Since his son was growing up, Rubio decided he had "to tell this story" and "started storyboarding it". The initial storyboards contained Caucasian characters, but one of Rubio's co-workers told him that he should depict Filipino-American characters instead. While he was initially unsure of this idea, he decided to make this change to "empower [his son] and empower children of color". Rubio wanted to incorporate some of his own features as a Filipino-American into the characters' designs in order to make them look "authentic". He commented that he was very "proud" that Float was released during Filipino American History Month. Rubio said that seeing the viewers react to some scenes in the way he had expected them to was "amazing", stating that he "totally loved it". According to Rubio, viewers had "several different" interpretations of the film.

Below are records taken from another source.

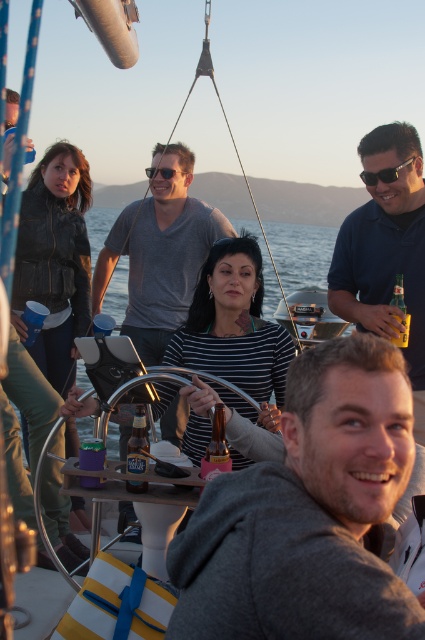 How far apart are gray hoodie at center and blue polo shirt at upper right?

They are 2.73 meters apart.

From the picture: Is gray hoodie at center to the left of blue polo shirt at upper right from the viewer's perspective?

Yes, gray hoodie at center is to the left of blue polo shirt at upper right.

Between point (408, 388) and point (371, 132), which one is positioned behind?

Point (371, 132)

Identify the location of gray hoodie at center. Image resolution: width=425 pixels, height=640 pixels. (308, 513).

Based on the photo, who is more distant from viewer, (410, 193) or (209, 248)?

The point (209, 248) is more distant.

Based on the photo, can you confirm if blue polo shirt at upper right is taller than matte gray shirt at center?

In fact, blue polo shirt at upper right may be shorter than matte gray shirt at center.

Which is in front, point (390, 294) or point (144, 320)?

Point (390, 294)

Locate an element on the screen. blue polo shirt at upper right is located at coordinates (385, 250).

Does blue polo shirt at upper right have a lesser height compared to translucent glass bottle at center?

No.

Where is `blue polo shirt at upper right`? This screenshot has width=425, height=640. blue polo shirt at upper right is located at coordinates (385, 250).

Krissy Cababa described Float as "a powerful story about being a parent and the struggles you go through as a parent with your kids". She also characterized it as "an important story about acceptance and being able to love and celebrate the people in our lives". Cababa said the short "was about celebrating people for who they are and not who you want them to be". She stated that "people are talking about representation" due to Float, "sharing what this means to them and its importance". She mentioned that the short is "a huge deal". Cababa said the short had received "so much support" and a "positive feedback", saying this had been "really overwhelming".

==Music==
Barney Jones, who composed the music for the previous "SparkShorts" entry Smash and Grab, composed the music for Float. The score was released on February 28, 2020.

===Track listing===

| No. | Title | Length |
|---|---|---|
| 1. | "Bouncing Baby" | 1:33 |
| 2. | "Duck and Cover & Regret" | 1:17 |
| 3. | "I See You" | 1:18 |
| 4. | "Float End Credits" | 1:10 |
| 5. | "Float Alternate End Credits" | 1:07 |
| Total length: |  | 6:25 |

==Release==
Float was released on Disney+ on November 12, 2019, alongside fellow "SparkShorts" entries Purl, Smash and Grab, and Kitbull.

==Reception==
Float has obtained a generally positive critical response, with writers deeming it "touching", "moving", and "spot on". The child on whom the short is centered was characterized as "extremely cute", and as "adorable". Alex Abad-Santos of Vox described the short as "one of the best new things on Disney+". He commented that "facial expressions and body language carry the story" despite the general lack of dialogue, adding that "a small shift in posture or the way a frown sharpens an entire face wields so much emotion". Abad-Santos stated that the short's "core story could be a story about assimilation and growing up as a minority" or "it could be about what [it is] like to feel different from those around you". He said that "Float taps into the human instinct to fiercely protect someone you love, the worry that the world out there [will not] see them the way you do, and the hope that that big scary world will love this person as much as you do"; he stated that while this "sounds like a lot of ground to cover in seven minutes", the short manages to do that very well. Fortune's Ellen McGirt said that Rubio's "own fear that his son would be judged by others is palpable" through this short. Float was described as "a film about acceptance" with "a heartwarming story".